Преследуемая, загоняемая в углы, энтропия ведет войну за существование, войну воистину не на жизнь, а на смерть. И конечно, пользуется наималейшей возможностью… Достаточно иной раз неловкого движения или отвода внимания, допустим, к дребезжащему телефону, легкого содрогания потолка от шагов соседей или незаметного сквознячка — ведь и такие микровозмущения способны подчас обвалить Иерихонскую стену или разрушить Рим…
Ну и самое главное: энтропия всегда находит укрывище в изначальной точке своего обитания — не где-нибудь, а в тебе самом. Здесь ее вечный, неразрушимый бастион с подземным ходом в глубину запредельную. Отсюда, отсюда…
Вот и сейчас: никак не могу отыскать в памяти историю одного своего… Не знаю… Если пациента, то главного… На его месте в соответствующем мозговом окошке оказывается какая-то допотопная расчетная книжка да две обмусоленные зубочистки.
Ага, слышится…
Файл "Чемпионы и рекордсмены", второй стел, стрим восьмой, номер двадцать четыре…

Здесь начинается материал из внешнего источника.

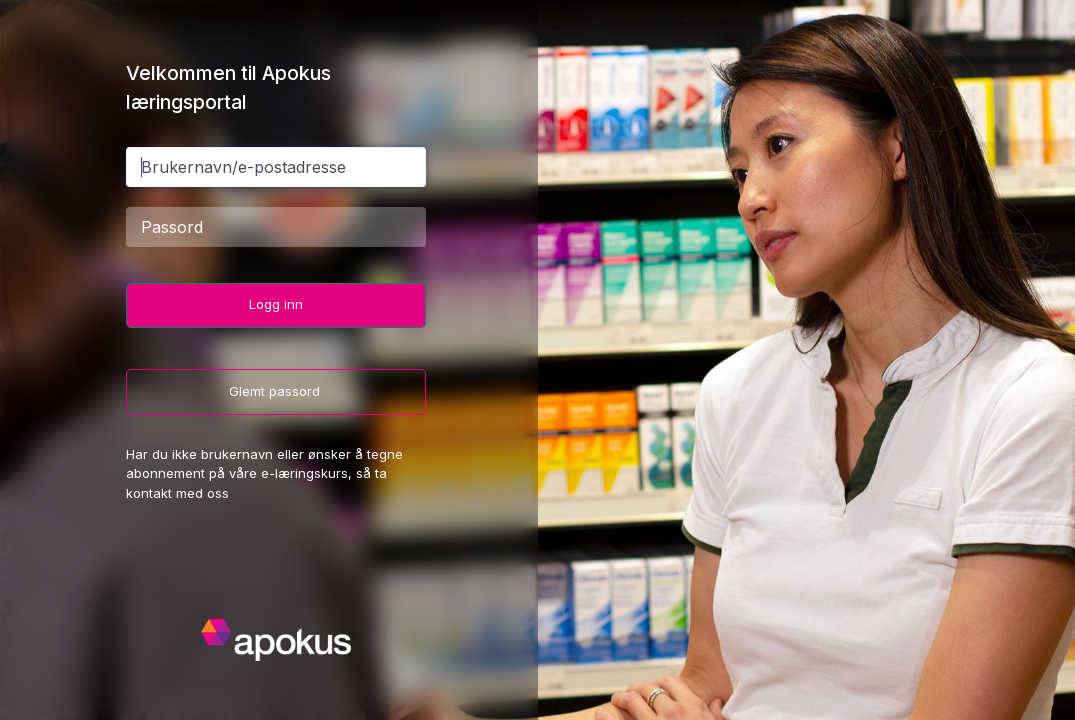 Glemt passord (276, 391) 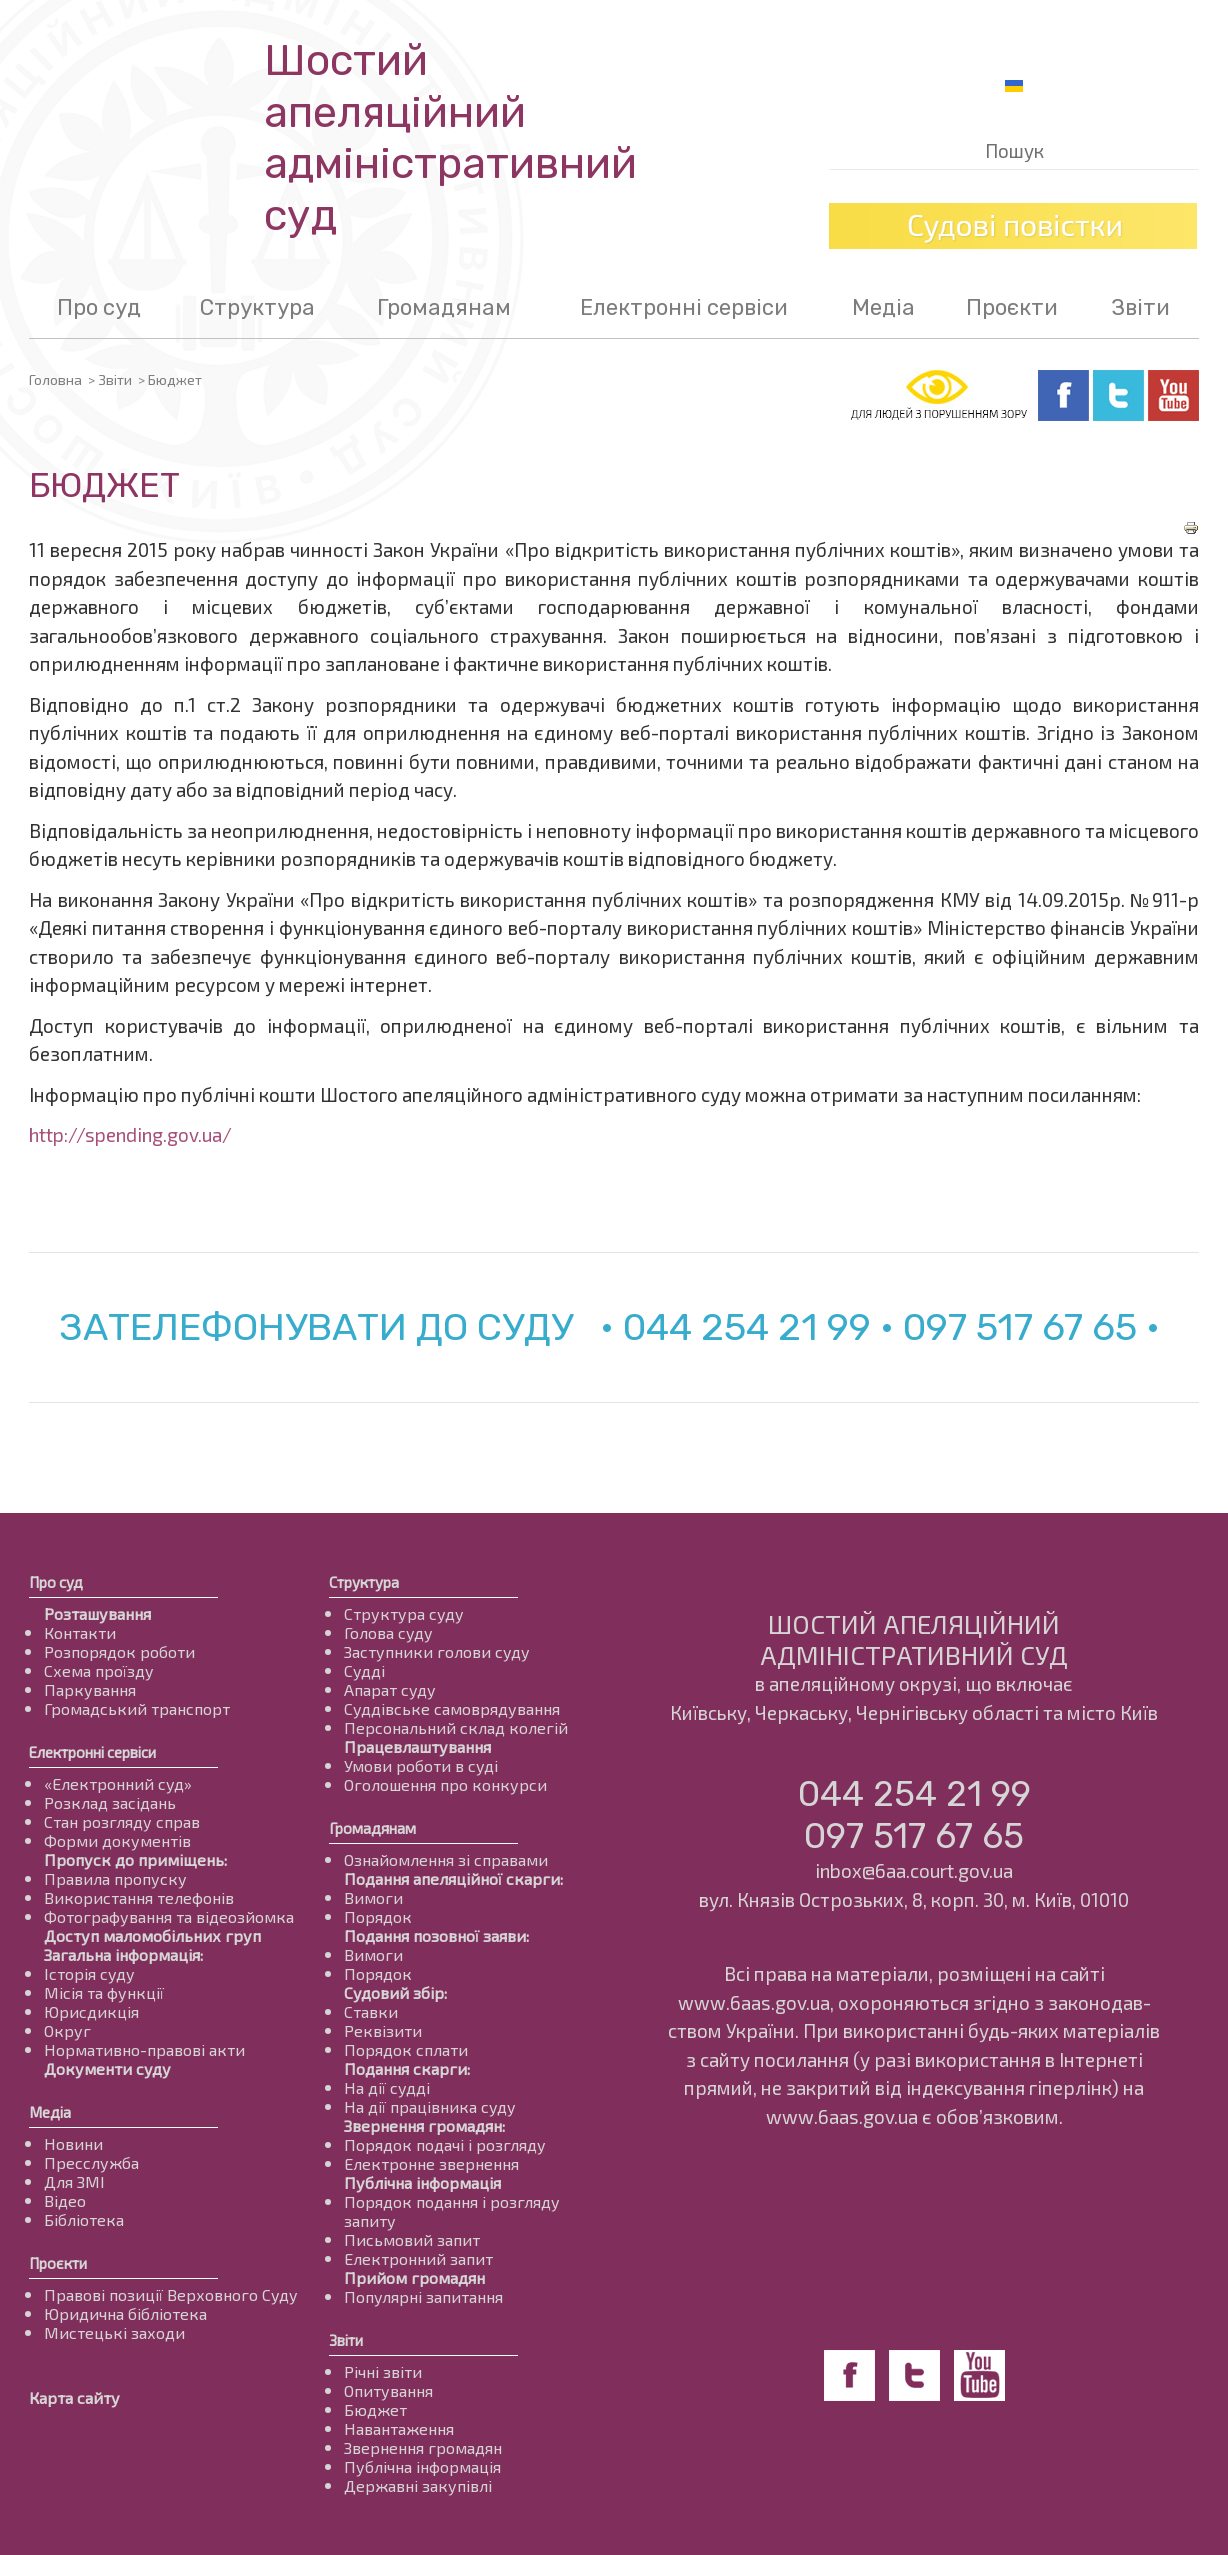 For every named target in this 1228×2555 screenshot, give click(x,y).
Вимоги (373, 1897)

Пo ту сторону Чистых Прудов
На бульваре, в куче песка, белобрысый широкоголовый мальчик играет в солдатиков. Много-много солдатиков, целый дивизион.
— Тум-бара, пу-пум-бара!.. Ать-два! Огонь — пли!.. Пиф-ф-ф!.. Па-бааамс!
Я подхожу. Я в таком же возрасте. Завязываю знакомство:
— А у меня спички есть.
— Нельзя. Бабушка. Тум-бурум-пум-пум-бвв-пх!..
— А у меня нет бабушки.
— Па-ба-а-ам! Дз-з-хп… И-у-и-у-у-др!.. Ты убит. Падаю, как полагается, но я только ранен. Заползаю в окоп, отстреливаюсь:
— Ты-ты-ты-ты-ты!..
— Ты убит. Кому сказано?
— Никому. Убитому не говорят. Я только ранен. У меня зуб скоро выпадет.
— Покажи.
— Не покажу.
— Врешь. Не выпадет.
Нажимаю языком — трык! — готово: новенький молочненький клык. На ладони. Протягиваю.
— Хе-хо. Дай.
— Не дам.
— За солдата.
— Не дам.
— За лейтенанта.
— А кто лейтенант?
— Вот этот.
Что-то было нечистое в продаже зуба за лейтенанта, я это почувствовал.
Поиграл, но домой покупку не взял. У меня никогда не было своих солдатиков, ни одного.
А зачем Жорке понадобился мой клык?..
Пару раз в наших последующих драчках он меня укусил, не им же?..
Жорик Оргаев жил в переулке, похожем на мой, по другую сторону Чистых Прудов.
Мы оказались в одном классе, который потом разделили, потом снова соединили, опять разделили… Такая вот пересекающаяся параллельность и дальше сводила и разводила нас.